Das muntere Bächlein der AfD speist sich nicht aus dem Nichts, schwillt nicht durch schwere Unwetter an, tritt nicht durch höhere Mächte über die vielen Ufer. Eine große Quelle der AfD liegt direkt vor unserer Haustür – es sind die wandernden Wähler aus den traditionellen Parteien CDU, SPD, Linke und Grüne. Die zweite große Quelle ist das enorme Reservoir der Nichtwähler. Den Traditionsparteien ist es offensichtlich nicht gelungen, ihren Wählerstamm zu demokratisieren, immun zu machen gegen die Rechten, gegen Populismus, Fremden- und Existenzängste. Wie auch?

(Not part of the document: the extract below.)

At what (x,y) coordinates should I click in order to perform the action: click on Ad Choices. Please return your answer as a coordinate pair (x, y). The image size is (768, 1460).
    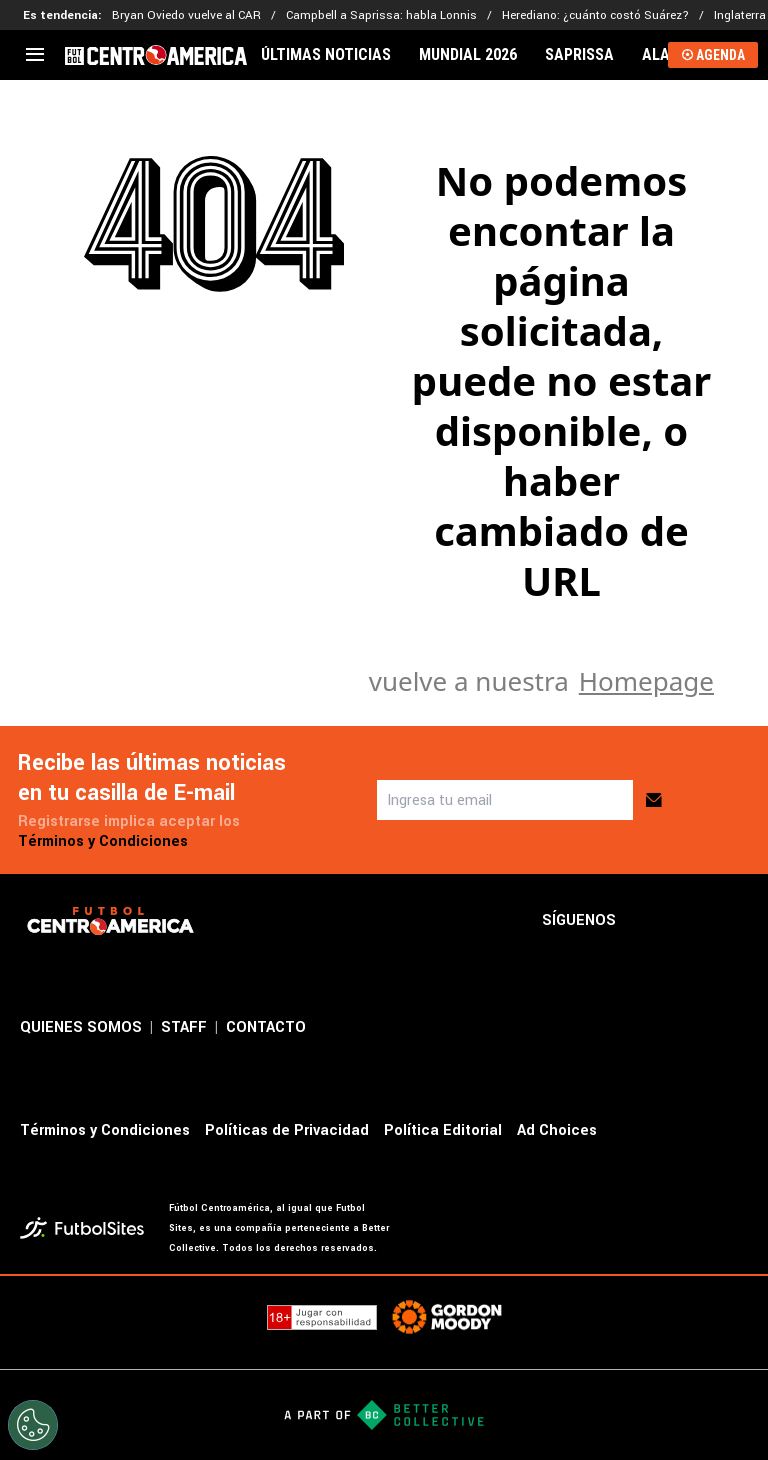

So lange sie allesamt am rechten Rand fischen gehen statt aufzuklären, werden auch künftig viele Altwähler in braunblauen Gewässern zum Schwimmen gehen.

Neben den etwa 15 Prozent Verlusten bei den parlamentarischen Linksrotgrünen ist es den Klassikern allesamt nirgends gelungen, ihren wadenschwachen Bürgern Beine zu machen. Dass dabei auch die Grünen ersoffen sind, ist mehr als traurig. Dabei könnte Demokratie fast begeistern, noch mehr Demokratie, noch mehr! ("... Peter, du übertreibst mal wieder maßlos!", tät' meine Omi Glimbzsch in Zittau jetzt sagen.) Und doch: Vielleicht wären da Diskussion, Emanzipation und Aufklärung in den eigenen Reihen notwendig? Offene Strukturen, richtiges Leben, kräftige Winde? Im Gegensatz dazu konnte die AfD ihre schlafenden Hunde wecken, und das ganz ohne Chappi. Vielleicht wäre es nun endlich an der Zeit, sich mit der eigenen Klientel auseinanderzusetzen, aber echt, statt der AfD hinterherzulabern?

Man sagt: "Wegen der Flüchtlinge und so" seien die Menschen hier im Lande verunsichert – das schaffen wir also. Vielleicht sollten wir die Modelle unserer Demokratie überdenken, etwa in Gabun. Vielleicht sollten wir – alle gemeinsam – einfach aufklären, erzählen, in einfachen Worten, damit es auch die früheren Wähler von Linken, Grünen und SPD verstehen, wie "verunsichert" die Menschen in Aleppo sind, in Homs, in Afghanistan, Irak, Nigeria, Pakistan ... wie verunsichert Kinder auf eine Nacht ohne Bomben hoffen, eine Handvoll Reis, auf ganz wenig von der heiliggesprochenen Barmherzigkeit?

 

Peter Grohmann ist Kabarettist und Initiator des Bürgerprojekts Die AnStifter.